» WHAT YOU NEED TO DO
Exactly the lines below from the line with "Neill Young" through the line with "AcademyOcean" must make up the answer, both ends included and pictures left out.

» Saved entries
--- START ---

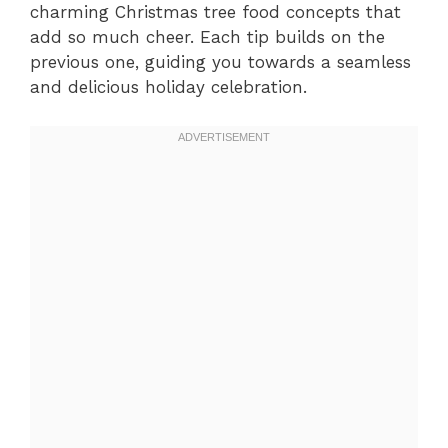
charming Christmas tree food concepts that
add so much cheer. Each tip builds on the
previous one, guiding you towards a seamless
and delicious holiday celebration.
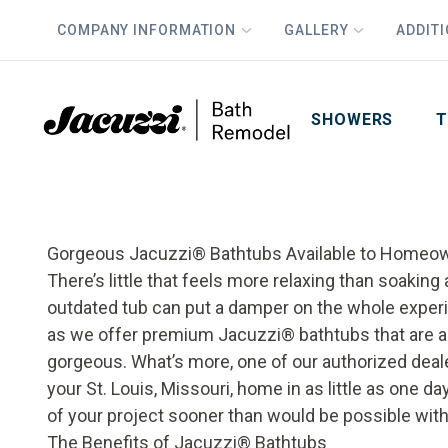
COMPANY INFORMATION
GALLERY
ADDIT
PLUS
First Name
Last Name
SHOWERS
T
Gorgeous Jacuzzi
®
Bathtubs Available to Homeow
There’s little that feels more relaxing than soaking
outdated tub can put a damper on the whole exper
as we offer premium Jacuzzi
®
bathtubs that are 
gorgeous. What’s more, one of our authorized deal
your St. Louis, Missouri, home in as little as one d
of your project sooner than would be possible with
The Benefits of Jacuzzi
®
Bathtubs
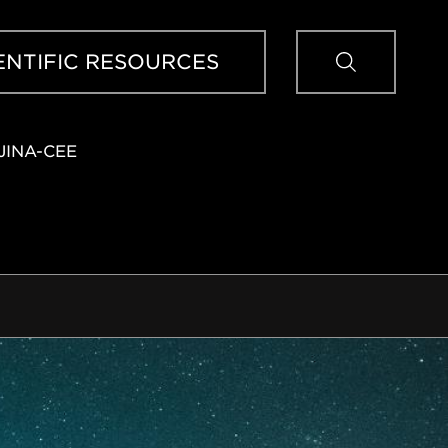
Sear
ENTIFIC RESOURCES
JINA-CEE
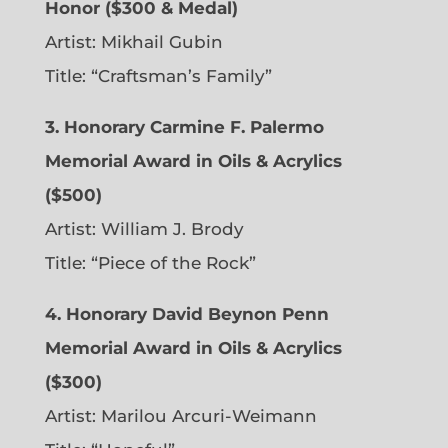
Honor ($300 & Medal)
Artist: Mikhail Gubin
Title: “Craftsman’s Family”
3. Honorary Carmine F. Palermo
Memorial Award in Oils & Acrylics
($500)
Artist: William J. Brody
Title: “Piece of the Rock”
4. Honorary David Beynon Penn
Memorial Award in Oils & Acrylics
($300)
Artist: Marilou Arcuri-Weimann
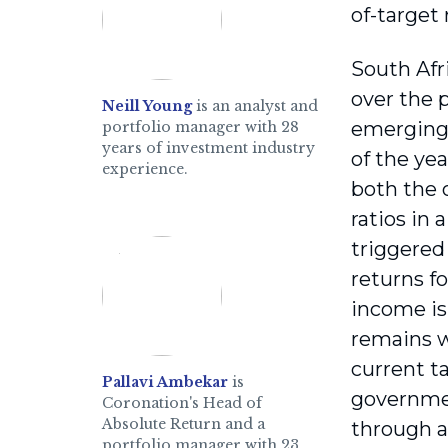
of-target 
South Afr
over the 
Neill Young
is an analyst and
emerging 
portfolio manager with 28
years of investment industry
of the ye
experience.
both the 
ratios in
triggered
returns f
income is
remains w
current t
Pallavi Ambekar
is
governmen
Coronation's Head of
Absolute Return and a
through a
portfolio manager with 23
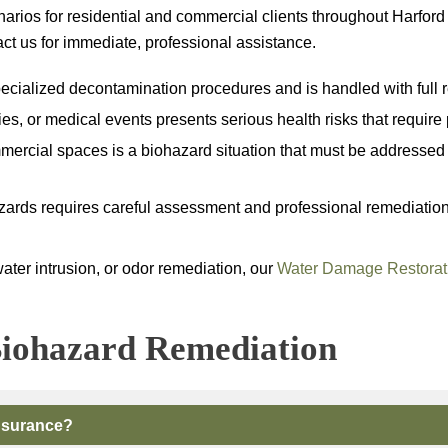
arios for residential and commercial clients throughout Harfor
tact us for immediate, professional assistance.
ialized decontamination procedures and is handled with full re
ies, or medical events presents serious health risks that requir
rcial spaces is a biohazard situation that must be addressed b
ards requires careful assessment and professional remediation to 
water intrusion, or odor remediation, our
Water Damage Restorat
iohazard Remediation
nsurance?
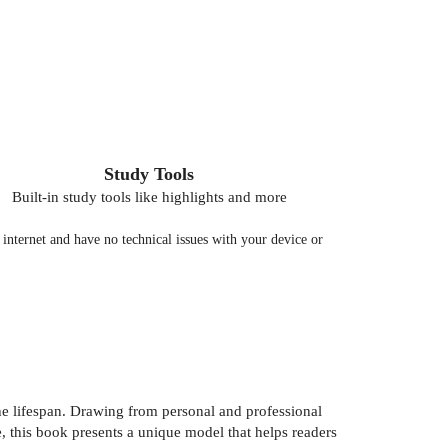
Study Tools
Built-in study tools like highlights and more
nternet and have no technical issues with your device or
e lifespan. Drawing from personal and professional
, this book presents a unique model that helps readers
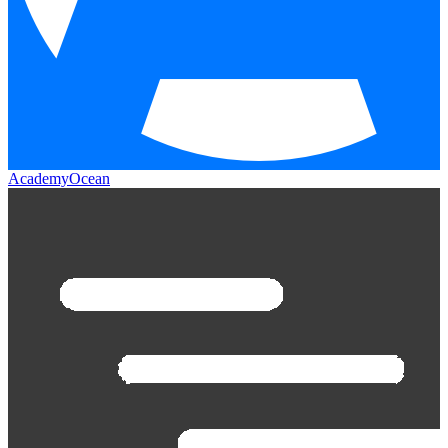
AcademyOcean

--- END ---
--- START ---

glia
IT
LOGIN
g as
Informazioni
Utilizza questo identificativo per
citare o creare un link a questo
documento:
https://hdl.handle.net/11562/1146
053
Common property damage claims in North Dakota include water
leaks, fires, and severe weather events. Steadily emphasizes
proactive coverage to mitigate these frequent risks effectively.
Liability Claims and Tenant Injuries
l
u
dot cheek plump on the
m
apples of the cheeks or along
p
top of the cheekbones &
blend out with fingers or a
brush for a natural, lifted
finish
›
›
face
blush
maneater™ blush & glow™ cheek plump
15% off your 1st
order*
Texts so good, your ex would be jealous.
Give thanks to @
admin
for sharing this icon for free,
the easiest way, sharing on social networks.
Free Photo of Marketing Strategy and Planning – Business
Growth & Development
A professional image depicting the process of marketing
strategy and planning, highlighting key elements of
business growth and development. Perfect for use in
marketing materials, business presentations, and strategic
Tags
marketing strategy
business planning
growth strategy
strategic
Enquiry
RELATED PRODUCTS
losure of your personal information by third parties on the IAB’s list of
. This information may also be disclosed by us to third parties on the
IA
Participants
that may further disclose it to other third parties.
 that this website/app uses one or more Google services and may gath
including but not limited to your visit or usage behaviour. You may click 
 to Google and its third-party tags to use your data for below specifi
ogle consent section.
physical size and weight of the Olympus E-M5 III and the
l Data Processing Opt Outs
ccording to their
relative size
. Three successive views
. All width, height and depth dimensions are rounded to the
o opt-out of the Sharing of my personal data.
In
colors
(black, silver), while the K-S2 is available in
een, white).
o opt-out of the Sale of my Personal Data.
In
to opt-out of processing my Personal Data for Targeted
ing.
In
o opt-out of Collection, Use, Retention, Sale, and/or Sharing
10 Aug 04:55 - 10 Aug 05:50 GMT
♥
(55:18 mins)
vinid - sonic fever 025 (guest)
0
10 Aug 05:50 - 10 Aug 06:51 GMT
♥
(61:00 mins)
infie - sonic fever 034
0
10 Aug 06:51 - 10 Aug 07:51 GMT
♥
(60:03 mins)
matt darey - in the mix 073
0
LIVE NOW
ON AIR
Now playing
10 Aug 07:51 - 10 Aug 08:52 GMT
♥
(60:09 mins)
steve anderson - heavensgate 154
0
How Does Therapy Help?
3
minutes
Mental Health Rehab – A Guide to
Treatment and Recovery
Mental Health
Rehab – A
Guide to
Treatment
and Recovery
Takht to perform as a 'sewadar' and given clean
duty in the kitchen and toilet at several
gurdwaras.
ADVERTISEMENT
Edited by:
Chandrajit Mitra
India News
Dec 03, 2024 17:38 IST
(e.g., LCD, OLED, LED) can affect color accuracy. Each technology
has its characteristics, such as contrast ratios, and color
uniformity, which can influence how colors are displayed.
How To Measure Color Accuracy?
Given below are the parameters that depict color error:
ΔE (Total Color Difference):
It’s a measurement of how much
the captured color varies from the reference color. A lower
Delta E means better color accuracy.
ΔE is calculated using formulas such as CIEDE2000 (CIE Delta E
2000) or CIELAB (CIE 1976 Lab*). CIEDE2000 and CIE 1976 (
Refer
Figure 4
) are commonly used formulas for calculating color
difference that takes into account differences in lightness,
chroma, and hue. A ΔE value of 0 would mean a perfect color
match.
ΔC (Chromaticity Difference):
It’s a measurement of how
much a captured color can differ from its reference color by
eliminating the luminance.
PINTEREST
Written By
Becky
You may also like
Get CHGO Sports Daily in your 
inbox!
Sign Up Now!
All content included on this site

--- END ---

» EXERCISE OUTPUT
Neill Young
is an analyst and
emerging 
portfolio manager with 28
years of investment industry
of the ye
experience.
both the 
ratios in
triggered
returns f
income is
remains w
current t
Pallavi Ambekar
is
governmen
Coronation's Head of
Absolute Return and a
through a
portfolio manager with 23
arios for residential and commercial clients throughout Harfor
tact us for immediate, professional assistance.
ialized decontamination procedures and is handled with full re
ies, or medical events presents serious health risks that requir
rcial spaces is a biohazard situation that must be addressed b
ards requires careful assessment and professional remediation to 
water intrusion, or odor remediation, our
Water Damage Restorat
iohazard Remediation
nsurance?
Study Tools
Built-in study tools like highlights and more
nternet and have no technical issues with your device or
e lifespan. Drawing from personal and professional
, this book presents a unique model that helps readers
AcademyOcean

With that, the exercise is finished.